Original commit: elastic/x-pack-elasticsearch@a4b800b59b9ac98731e91a1c02ae18e0ada0c745
---
 docs/en/ml/getting-started.asciidoc | 162 +++++++++++++---------------
 1 file changed, 77 insertions(+), 85 deletions(-)
diff --git a/docs/en/ml/getting-started.asciidoc b/docs/en/ml/getting-started.asciidoc
index 88c2bf6cdaf..301634142e1 100644
--- a/docs/en/ml/getting-started.asciidoc
+++ b/docs/en/ml/getting-started.asciidoc
@@ -16,7 +16,6 @@ tutorial shows you how to:
 * Create a {ml} job
 * Use the results to identify possible anomalies in the data
 
-
 At the end of this tutorial, you should have a good idea of what {ml} is and
 will hopefully be inspired to use it to detect anomalies in your own data.
 
@@ -34,15 +33,17 @@ To follow the steps in this tutorial, you will need the following
 components of the Elastic Stack:
 
 * Elasticsearch {version}, which stores the data and the analysis results
-* {xpack} {version}, which provides the beta {ml} features
+* {xpack} {version}, which includes the beta {ml} features for both Elasticsearch and Kibana
 * Kibana {version}, which provides a helpful user interface for creating and
 viewing jobs +
 
+All {ml} features are available to use as an API, however this tutorial 
+will focus on using the {ml} tab in the Kibana UI.
+
 WARNING: The {xpack} {ml} features are in beta and subject to change.
-The design and code are considered to be less mature than official GA features.
-Elastic will take a best effort approach to fix any issues, but beta features
-are not subject to the support SLA of official GA features. Exercise caution if
-you use these features in production environments.
+Beta features are not subject to the same support SLA as GA features, 
+and deployment in production is at your own risk. 
+// Warning was supplied by Steve K (deleteme)
 
 See the https://www.elastic.co/support/matrix[Elastic Support Matrix] for
 information about supported operating systems.
@@ -51,7 +52,8 @@ See {stack-ref}/installing-elastic-stack.html[Installing the Elastic Stack] for
 information about installing each of the components.
 
 NOTE: To get started, you can install Elasticsearch and Kibana on a
-single VM or even on your laptop. As you add more data and your traffic grows,
+single VM or even on your laptop (requires 64-bit OS). 
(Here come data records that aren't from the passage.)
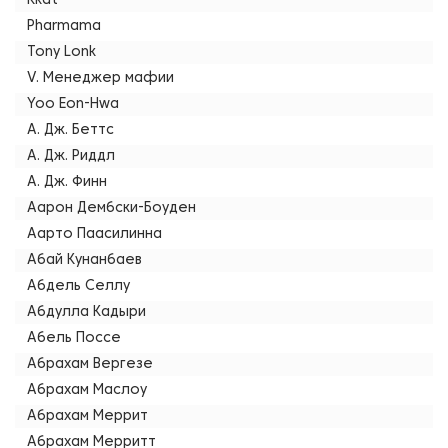
Kkat
Pharmama
Tony Lonk
V. Менеджер мафии
Yoo Eon-Hwa
А. Дж. Беттс
А. Дж. Риддл
А. Дж. Финн
Аарон Дембски-Боуден
Аарто Паасилинна
Абай Кунанбаев
Абдель Селлу
Абдулла Кадыри
Абель Поссе
Абрахам Вергезе
Абрахам Маслоу
Абрахам Меррит
Абрахам Мерритт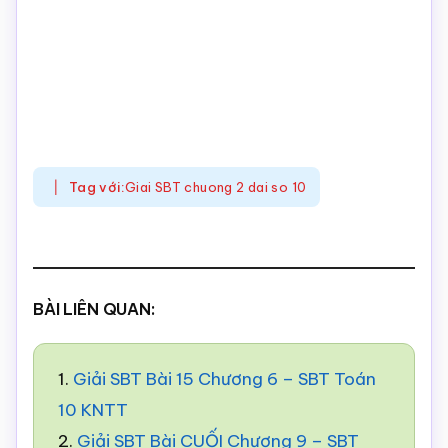
Tag với:
Giai SBT chuong 2 dai so 10
BÀI LIÊN QUAN:
1.
Giải SBT Bài 15 Chương 6 – SBT Toán
10 KNTT
2.
Giải SBT Bài CUỐI Chương 9 – SBT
+As you add more data and your traffic grows,
 you'll want to replace the single Elasticsearch instance with a cluster.
 
 When you install {xpack} into Elasticsearch and Kibana, the {ml} features are
@@ -70,7 +72,7 @@ make it easier to control which users have authority to view and manage the jobs
 data feeds, and results.
 
 By default, you can perform all of the steps in this tutorial by using the
-built-in `elastic` user. If you are performing these steps in a production
+built-in `elastic` super user. If you are performing these steps in a production
 environment, take extra care because that user has the `superuser` role and you
 could inadvertently make significant changes to the system. You can
 alternatively assign the `machine_learning_admin` and `kibana_user` roles to a
@@ -82,14 +84,12 @@ For more information, see <<built-in-roles>> and <<privileges-list-cluster>>.
 === Identifying Data for Analysis
 
 For the purposes of this tutorial, we provide sample data that you can play with.
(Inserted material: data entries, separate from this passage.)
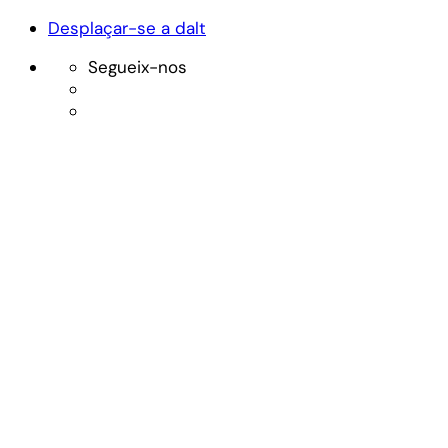
Desplaçar-se a dalt
Segueix-nos
Skip
to
content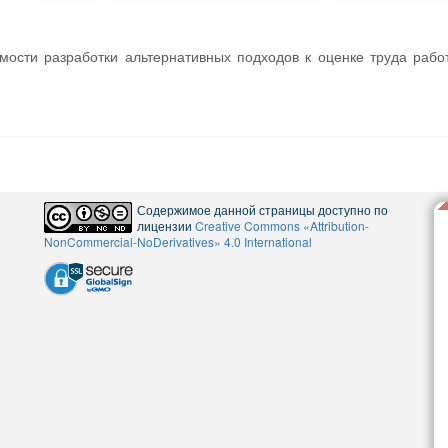
мости разработки альтернативных подходов к оценке труда рабо
Содержимое данной страницы доступно по
лицензии
Creative Commons «Attribution-
NonCommercial-NoDerivatives» 4.0 International
5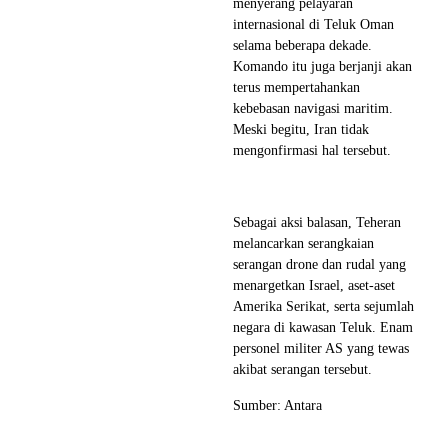
menyerang pelayaran
internasional di Teluk Oman
selama beberapa dekade.
Komando itu juga berjanji akan
terus mempertahankan
kebebasan navigasi maritim.
Meski begitu, Iran tidak
mengonfirmasi hal tersebut.
Sebagai aksi balasan, Teheran
melancarkan serangkaian
serangan drone dan rudal yang
menargetkan Israel, aset-aset
Amerika Serikat, serta sejumlah
negara di kawasan Teluk. Enam
personel militer AS yang tewas
akibat serangan tersebut.
Sumber: Antara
+This data will be available to search in Elasticsearch. 
 When you consider your own data, however, it's important to take a moment
 and think about where the {xpack} {ml} features will be most impactful.
 
-The first consideration is that it must be time series data.
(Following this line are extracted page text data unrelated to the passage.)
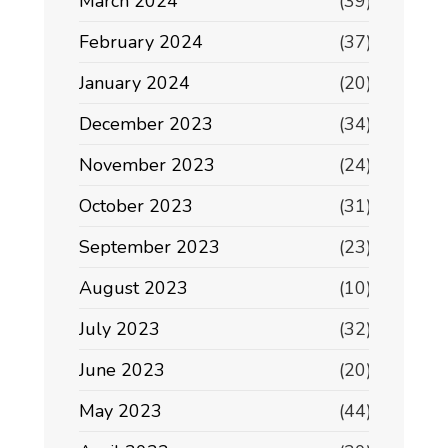
March 2024
(39)
February 2024
(37)
January 2024
(20)
December 2023
(34)
November 2023
(24)
October 2023
(31)
September 2023
(23)
August 2023
(10)
July 2023
(32)
June 2023
(20)
May 2023
(44)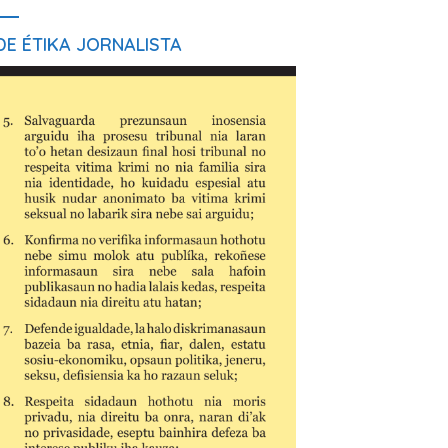
E ÉTIKA JORNALISTA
-Generally, it's best to use data that is in chronological order. When the data
-feed occurs in ascending time order, the statistical models and calculations are
-very efficient and occur in real-time.
-//TBD: Talk about handling out of sequence data?
+The first consideration is that it must be time series data as
+the {ml} features are designed to model and detect anomalies in time series data.
 
 The second consideration, especially when you are first learning to use {ml},
 is the importance of the data and how familiar you are with it. Ideally, it is
@@ -100,45 +100,24 @@ dashboards that you're already using to watch this data. The better you know the
 data, the quicker you will be able to create {ml} jobs that generate useful
 insights.
 
-////
-* Working with out of sequence data:
-** In the typical case where data arrives in ascending time order,
-each new record pushes the time forward. When a record is received that belongs
-to a new bucket, the current bucket is considered to be completed.
-At this point, the model is updated and final results are calculated for the
-completed bucket and the new bucket is created.
-** Expecting data to be in time sequence means that modeling and results
-calculations can be performed very efficiently and in real-time.
-As a direct consequence of this approach, out-of-sequence records are ignored.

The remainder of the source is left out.